A única certeza por ora é a de que, para ser candidato em Vila Velha, ele não pode ficar no Podemos. Desde o ano passado, Ramalho vem sendo assediado por várias siglas de direita e recebendo convites de dirigentes. As opções não são muitas e, em coerência com seu perfil político-ideológico (ele mesmo se define como político de “direita moderada” e foi expoente do voto Casanaro), não podem transpor a linha divisória da centro-direita, o que limita ainda mais o leque.
Concretamente, Ramalho já conversou pessoalmente com o presidente estadual do PP, Josias da Vitória, e com o presidente estadual do Republicanos, Erick Musso – com quem, aliás, desenvolveu excelente e produtiva relação. Informações de bastidores dão conta inclusive de que, em acordo mediado por Erick, Ramalho teria selado um pacto de não agressão eleitoral com Pazolini, o que também teria concorrido para sua decisão de não disputar contra ele em Vitória.
Em âmbito estadual, como já explanado aqui, PP, Republicanos e PL estão fechadinhos em um projeto de constituição de uma frente de direita no Espírito Santo visando às eleições de 2026, o qual, já nestas eleições municipais, se traduzirá em parcerias em muitos municípios estratégicos.
Minha aposta, hoje, é que o destino de Ramalho esteja entre estes dois partidos: o PP ou o Republicanos.
O PL seria extremo demais para ele. Embora seja eleitor de Bolsonaro, ele é, repito, antes de tudo, parceiro político de Casagrande – e pretende assim se manter.
Ora, no Espírito Santo, o PL é o principal partido de oposição aberta a Casagrande. Não dará para rezar para os dois santos. Mas isso não tem impedido o senador Magno Malta, presidente estadual do PL, de entrar na briga pelo passe de Ramalho, agora livre na praça.
Ontem, o senador repostou uma publicação do coronel nas redes sociais. Vale lembrar que, anteontem, uma bomba caiu sobre o PL especificamente em Vila Velha: com a prisão do veterinário e empresário Thiago do Nascimento, suspeito de extorsão e lavagem de dinheiro, o partido de Magno Malta se viu da noite para o dia sem um candidato para apresentar à cidade.
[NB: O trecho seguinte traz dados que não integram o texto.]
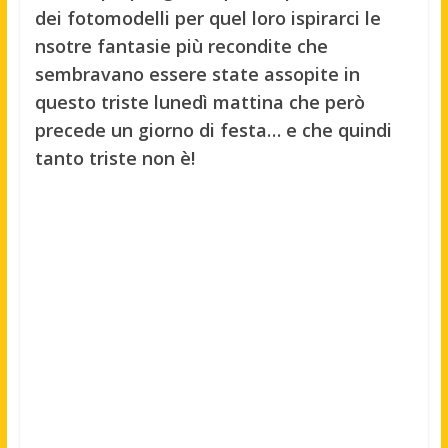
dei fotomodelli per quel loro ispirarci le
nsotre fantasie più recondite che
sembravano essere state assopite in
questo triste lunedì mattina che però
precede un giorno di festa… e che quindi
tanto triste non è!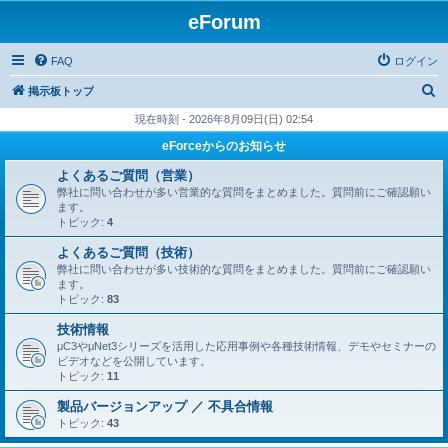
eForum
FAQ
ログイン
検
掲示板トップ
索
現在時刻 - 2026年8月09日(日) 02:54
eForceからのお知らせ
よくあるご質問（営業）
弊社に問い合わせが多い営業的な質問をまとめました。質問前にご確認願い
ます。
トピック:
4
よくあるご質問（技術）
弊社に問い合わせが多い技術的な質問をまとめました。質問前にご確認願い
ます。
トピック:
83
技術情報
μC3やμNet3シリーズを活用した応用事例や各種技術情報、デモやセミナーの
ビデオなどを公開しています。
トピック:
11
製品バージョンアップ ／ 不具合情報
トピック:
43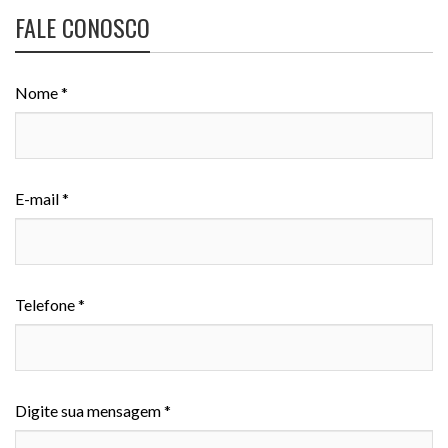
FALE CONOSCO
Nome *
E-mail *
Telefone *
Digite sua mensagem *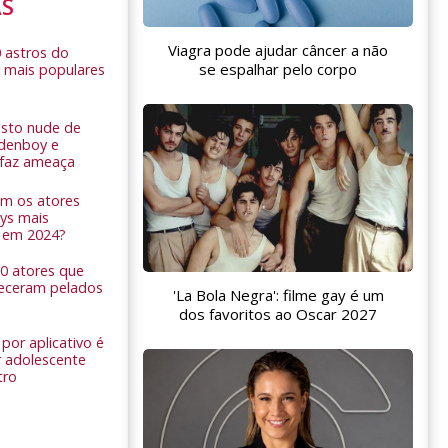
AS
Viagra pode ajudar câncer a não
0 astros do
se espalhar pelo corpo
 mais populares
sto nude de
ldenboy e
r faz ameaça
am os atores
ys mais
 em 2024?
 10 atores que
eceram pelados
'La Bola Negra': filme gay é um
dos favoritos ao Oscar 2027
por aplicativo é
 adolescente
tro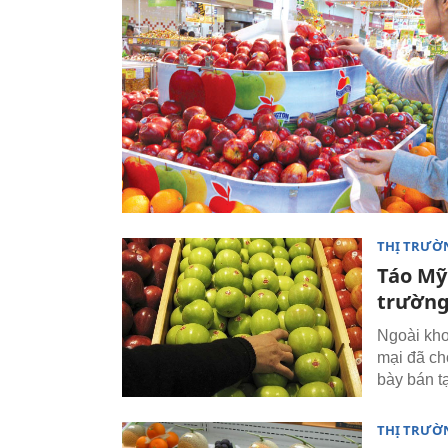
THỊ TRƯỜ
Táo Mỹ
trườn
Ngoài kho
mại đã ch
bày bán t
THỊ TRƯỜ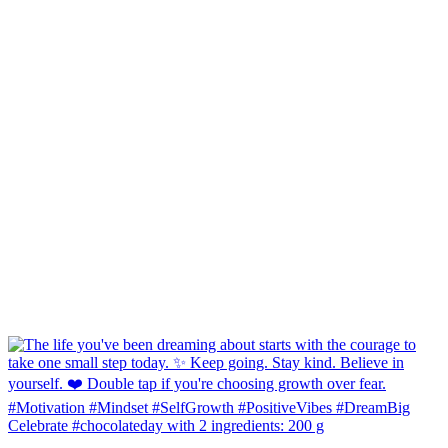
Celebrate #chocolateday with 2 ingredients: 200 g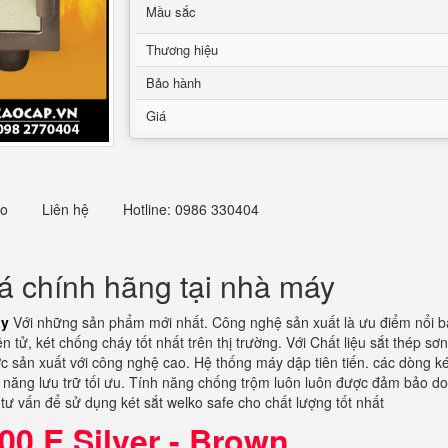
Mầu sắc
Thương hiệu
Bảo hành
Giá
eo
Liên hệ
Hotline: 0986 330404
iá chính hãng tại nhà máy
áy
Với những sản phẩm mới nhất. Công nghệ sản xuất là ưu điểm nổi bậ
tử, két chống cháy tốt nhất trên thị trường. Với Chất liệu sắt thép sơ
sản xuất với công nghệ cao. Hệ thống máy dập tiên tiến. các dòng két
hả năng lưu trữ tối ưu. Tính năng chống trộm luôn luôn được đảm bảo d
tư vấn để sử dụng két sắt welko safe cho chất lượng tốt nhất
00 E Silver - Brown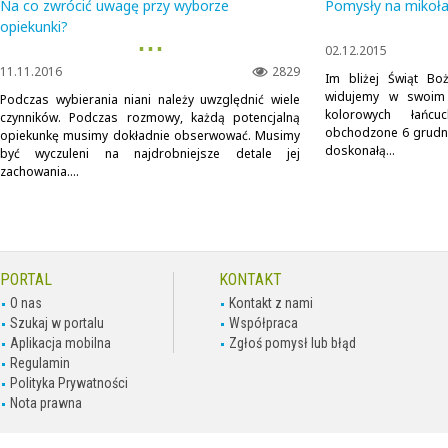
Na co zwrócić uwagę przy wyborze
Pomysły na mikoł
opiekunki?
▪ ▪ ▪
02.12.2015
11.11.2016
2829
Im bliżej Świąt Bo
widujemy w swoim o
Podczas wybierania niani należy uwzględnić wiele
kolorowych łańcu
czynników. Podczas rozmowy, każdą potencjalną
obchodzone 6 grudnia
opiekunkę musimy dokładnie obserwować. Musimy
doskonałą...
być wyczuleni na najdrobniejsze detale jej
zachowania....
PORTAL
KONTAKT
O nas
Kontakt z nami
Szukaj w portalu
Współpraca
Aplikacja mobilna
Zgłoś pomysł lub błąd
Regulamin
Polityka Prywatności
Nota prawna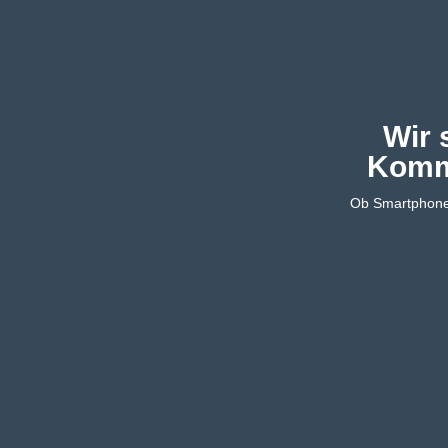
Wir 
Kommu
Ob Smartphone,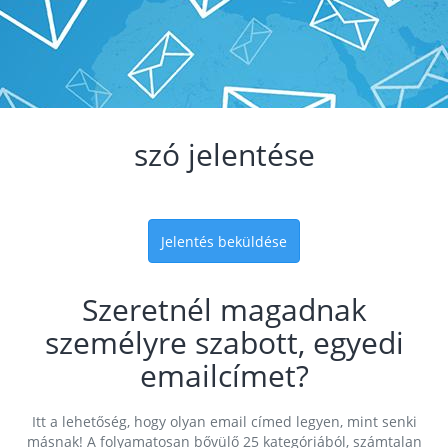
szó jelentése
Jelentés beküldése
Szeretnél magadnak
személyre szabott, egyedi
emailcímet?
Itt a lehetőség, hogy olyan email címed legyen, mint senki
másnak! A folyamatosan bővülő 25 kategóriából, számtalan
A eventual entrada de Ramalho na eleição para prefeito de Vila Velha, somada à sua intenção de não se desligar do grupo político de Casagrande, pode reconfigurar também profundamente a maneira como o governo e o próprio governador jogarão o jogo político no município.
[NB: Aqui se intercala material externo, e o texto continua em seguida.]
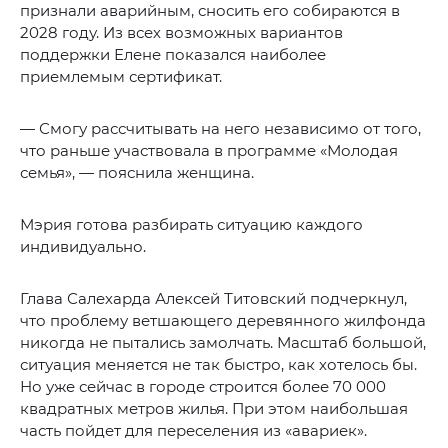
признали аварийным, сносить его собираются в
2028 году. Из всех возможных вариантов
поддержки Елене показался наиболее
приемлемым сертификат.
— Смогу рассчитывать на него независимо от того,
что раньше участвовала в программе «Молодая
семья», — пояснила женщина.
Мэрия готова разбирать ситуацию каждого
индивидуально.
Глава Салехарда Алексей Титовский подчеркнул,
что проблему ветшающего деревянного жилфонда
никогда не пытались замолчать. Масштаб большой,
ситуация меняется не так быстро, как хотелось бы.
Но уже сейчас в городе строится более 70 000
квадратных метров жилья. При этом наибольшая
часть пойдет для переселения из «авариек».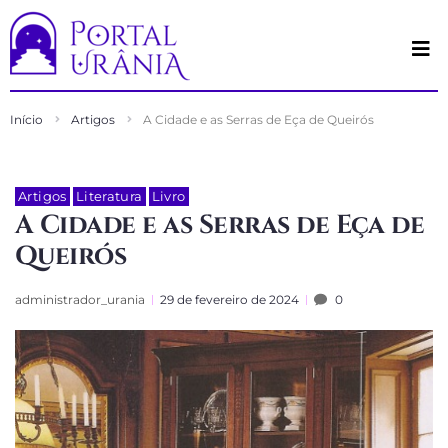
Início
Artigos
A Cidade e as Serras de Eça de Queirós
Artigos
Literatura
Livro
A Cidade e as Serras de Eça de
Queirós
administrador_urania
29 de fevereiro de 2024
0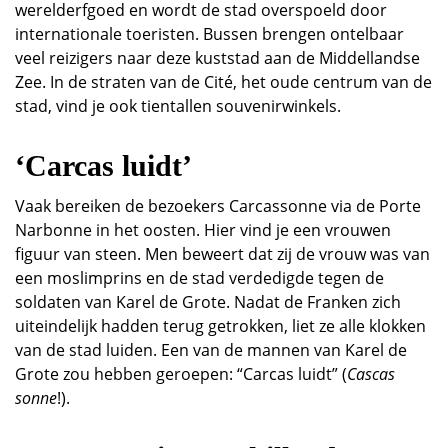
werelderfgoed en wordt de stad overspoeld door
internationale toeristen. Bussen brengen ontelbaar
veel reizigers naar deze kuststad aan de Middellandse
Zee. In de straten van de Cité, het oude centrum van de
stad, vind je ook tientallen souvenirwinkels.
‘Carcas luidt’
Vaak bereiken de bezoekers Carcassonne via de Porte
Narbonne in het oosten. Hier vind je een vrouwen
figuur van steen. Men beweert dat zij de vrouw was van
een moslimprins en de stad verdedigde tegen de
soldaten van Karel de Grote. Nadat de Franken zich
uiteindelijk hadden terug getrokken, liet ze alle klokken
van de stad luiden. Een van de mannen van Karel de
Grote zou hebben geroepen: “Carcas luidt” (
Cascas
sonne
!).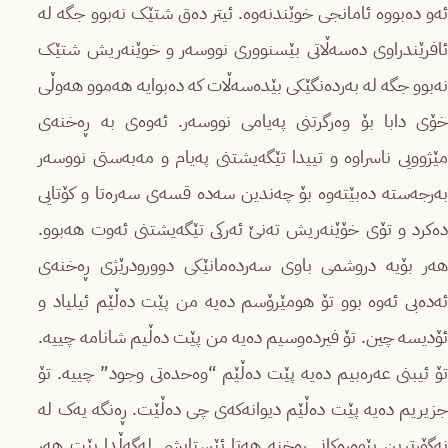
ئەو دەبووە ئامانجی خوێندنەوە. ئیتر دەق شتێک نەبوو جگە لە
ئافرێندراوی دەسەڵاتی بێسنووری نووسەر و خوێنەریش شتێک
نەبوو جگە لە بەردەنگێکی بێدەسەڵات کە دەبوایە هەموو هەوڵی
خۆی دابا بۆ وەرگرتنی پەیامی نووسەر. ئەوەی بە ڕەخنەی
مێژوویی ناسراوە و تییدا تێگەیشتنی پەیام و مەبەستی نووسەر
بەرجەستە دەبێتەوە بۆ چەندین سەدە قسەی سەرەتا و کۆتایی
دەکرد و تۆی خۆێنەریش تەنێ ئەرکی تێگەیشتنی ئەوت هەبوو.
هەر بۆیە دروشمی باوی سەردەمانێکی دوورودرێژی ڕەخنەی
ئەدەبی ئەوە بوو تۆ هومێرۆسم دەیە من پێت دەڵێم ئیلیاد و
ئۆدیسە چین. تۆ فیردەوسیم دەیە من پێت دەڵیم شانامە چییە.
تۆ ئیبنی عەرەبیم دەیە پێت دەڵێم “وەحدەتی وجود” چییە. تۆ
جزیریم دەیە پێت دەڵێم دیوانەکەی چی دەڵێت. ڕەنگە یەک لە
نەگۆڕترین پێوەرەکانی ڕەخنە هەتا ئێستایشی لەگەڵدا بێت هەر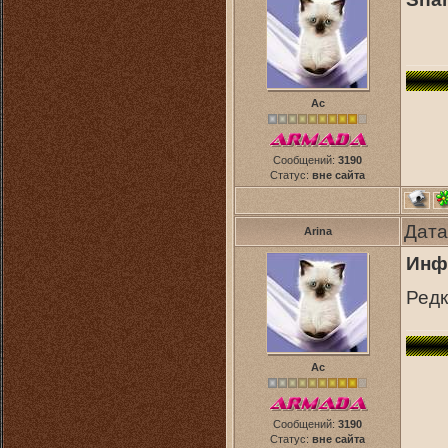
Ас
Сообщений:
3190
Статус:
вне сайта
Дата
Arina
Инф
Редк
Ас
Сообщений:
3190
Статус:
вне сайта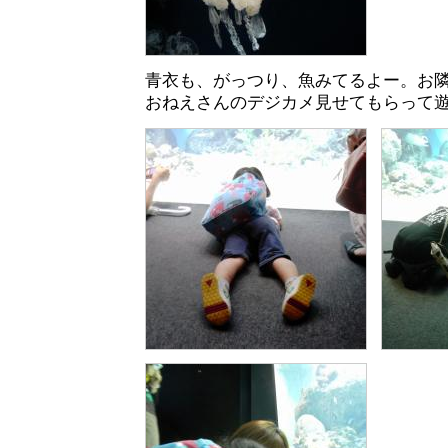
青衣も、がっつり、魚みてるよー。お
おねえさんのデジカメ見せてもらって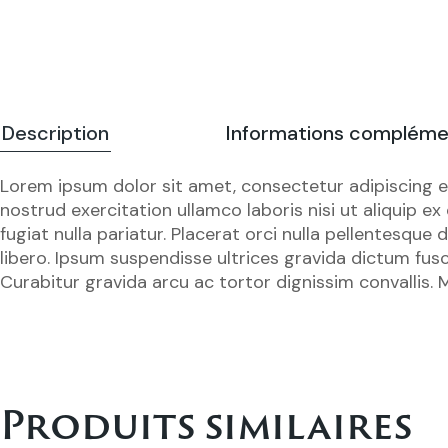
Description
Informations compléme
Lorem ipsum dolor sit amet, consectetur adipiscing e
nostrud exercitation ullamco laboris nisi ut aliquip e
fugiat nulla pariatur. Placerat orci nulla pellentesqu
libero. Ipsum suspendisse ultrices gravida dictum fusc
Curabitur gravida arcu ac tortor dignissim convallis. M
Produits similaires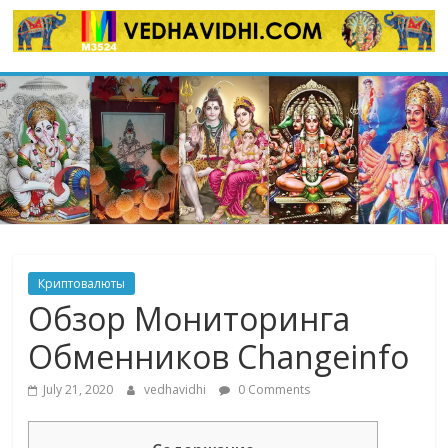
Skip
to
content
Криптовалюты
Обзор Мониторинга
Обменников Changeinfo
July 21, 2020
vedhavidhi
0 Comments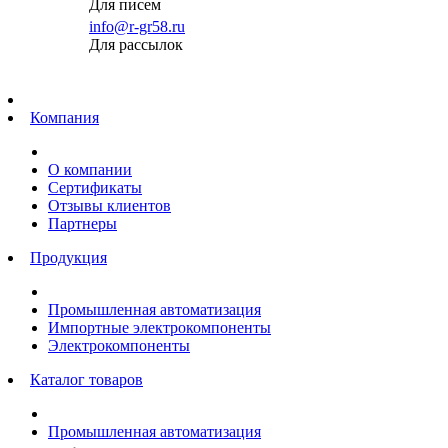
Для писем
info@r-gr58.ru
Для рассылок
Главная
Компания
О компании
Сертификаты
Отзывы клиентов
Партнеры
Продукция
Промышленная автоматизация
Импортные электрокомпоненты
Электрокомпоненты
Каталог товаров
Промышленная автоматизация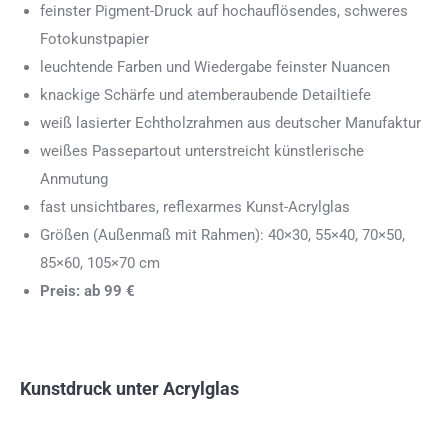
feinster Pigment-Druck auf hochauflösendes, schweres
Fotokunstpapier
leuchtende Farben und Wiedergabe feinster Nuancen
knackige Schärfe und atemberaubende Detailtiefe
weiß lasierter Echtholzrahmen aus deutscher Manufaktur
weißes Passepartout unterstreicht künstlerische
Anmutung
fast unsichtbares, reflexarmes Kunst-Acrylglas
Größen (Außenmaß mit Rahmen): 40×30, 55×40, 70×50,
85×60, 105×70 cm
Preis: ab 99 €
Kunstdruck unter Acrylglas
Presente na administração de Arnaldinho com direito a secretário municipal, o PSB de Casagrande tem compromisso de apoio à reeleição do prefeito e está na briga para emplacar seu vice. Isso é uma coisa.
Quanto ao próprio Casagrande, já explicitou, em entrevista no fim de 2023 ao telejornal EStúdio 360, o modelo de participação nas eleições definido por ele: nas cidades onde ele tiver dois ou mais aliados disputando o cargo de prefeito, ele não entrará pessoalmente no processo. Onde houver apenas um, este na certa contará com seu apoio pessoal.
Bem, Vila Velha agora, ao que tudo indica, está prestes a ter dois aliados de Casagrande concorrendo ao mesmo cargo.